PyData Amsterdam 2023

Enhancing Economic Outcomes: Leveraging Business Metrics for Machine Learning Model Optimization
09-16, 10:50–11:20 (Europe/Amsterdam), Foo (main)

Optimizing machine learning models using regular metrics is a common practice in the industry. However, aligning model optimization with business metrics is closely tied to the objectives of the business and is highly valued by product managers and other stakeholders. This talk delves into the process of training machine learning models based on business metrics in order to enhance economic outcomes. With a primary focus on data scientists and machine learning practitioners, this talk explores techniques, methodologies, and real-world applications that harness the power of business metrics to propel machine learning models and foster business success. We will present a specific case study that demonstrates how we utilized business metrics at Booking.com that brought significant impact on model performance on business outcomes. Specifically, we will discuss our approaches to leveraging business metrics for hyperparameter tuning and reducing model complexity, which instill greater confidence within our team when deploying improved models to production.


Description
This talk aims to equip data scientists and machine learning practitioners with the knowledge and tools to train machine learning models on business metrics effectively. We will delve into the process of hyperparameter tuning, algorithm selection, and model evaluation specifically tailored for optimizing economic outcomes.
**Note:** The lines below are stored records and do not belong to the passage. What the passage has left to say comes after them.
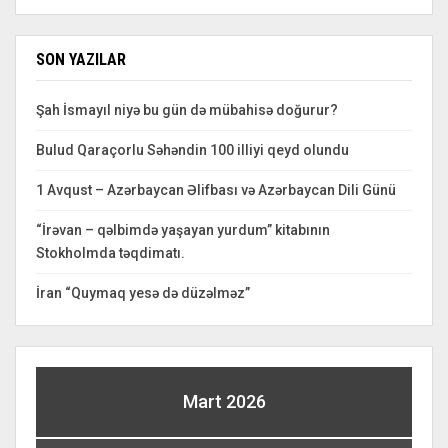
SON YAZILAR
Şah İsmayıl niyə bu gün də mübahisə doğurur?
Bulud Qaraçorlu Səhəndin 100 illiyi qeyd olundu
1 Avqust – Azərbaycan Əlifbası və Azərbaycan Dili Günü
“İrəvan – qəlbimdə yaşayan yurdum” kitabının
Stokholmda təqdimatı.
İran “Quymaq yesə də düzəlməz”
Mart 2026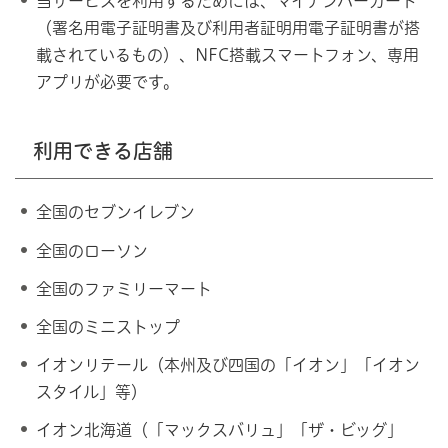
当サービスを利用するためには、マイナンバーカード
（署名用電子証明書及び利用者証明用電子証明書が搭
載されているもの）、NFC搭載スマートフォン、専用
アプリが必要です。
利用できる店舗
全国のセブンイレブン
全国のローソン
全国のファミリーマート
全国のミニストップ
イオンリテール（本州及び四国の「イオン」「イオン
スタイル」等）
イオン北海道（「マックスバリュ」「ザ・ビッグ」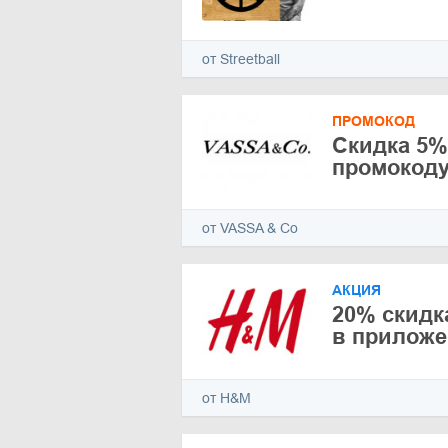
от Streetball
ПРОМОКОД
Скидка 5%
промокод
от VASSA & Co
АКЦИЯ
20% скидк
в прилож
от H&M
A real-world use case at Booking.com will demonstrate the transformative power of this approach.

Outline
- Introduction to training machine learning models on machine learning metrics versus business metrics
- Overview of the significance of leveraging business metrics to improve machine learning models' performance on business metrics
- Introduction to machine learning algorithms suitable for modeling business metrics to drive economic optimizations
- Metrics and evaluation, and training techniques specific to assessing the business impact of machine learning models
- Showcasing practical use case at Booking.com where training models on business metrics has led to significant improvements in economic outcomes

Central Focus
Training machine learning models on business metrics present a powerful methodology for optimizing economic outcomes. By incorporating relevant business data and metrics into the modeling process, data scientists and machine learning practitioners can drive substantial improvements in economic performance. This talk will provide attendees with the necessary insights and techniques to apply this approach successfully.

Key Takeaways
- Understanding the importance of training machine learning models on business metrics for economic optimizations
- Familiarity with machine learning algorithms suitable for modeling business metrics and driving economic outcomes
- Strategies for evaluating and quantifying the economic impact of machine learning models
Real-world inspiration and practical insights for applying this approach to boost economic outcomes

Expected Background Knowledge
Attendees should have a foundation in machine learning concepts and practical experience with data science techniques, in particular, knowledge of Gradient Boosting Machine (GBM) models. Familiarity with business metrics, economic principles, and optimization objectives will be beneficial but not required.

We aim to deliver an informative and practical talk that caters to data scientists and machine learning practitioners. Attendees will gain actionable insights, methodologies, and real-world examples to effectively train machine learning models on business metrics, leading to enhanced economic outcomes.


Prior Knowledge Expected

Previous knowledge expected

I am a machine learning scientist at Booking.com working on personalized discounts under budget constraints.
I have a PhD in Computer Science from the Delft University of Technology. During my PhD, I interned as an applied scientist at Amazon Alexa Shopping, where I worked on finding proxies for what customers find relevant when comparing products during their search shopping journey in order to empower Amazon recommendation systems. Before that I obtained a BSc and MSc in Computer Science from the Federal University of Minas Gerais, visited research labs at NYU and the University of Quebec, and worked as a software engineer intern in a news recommendation system start up.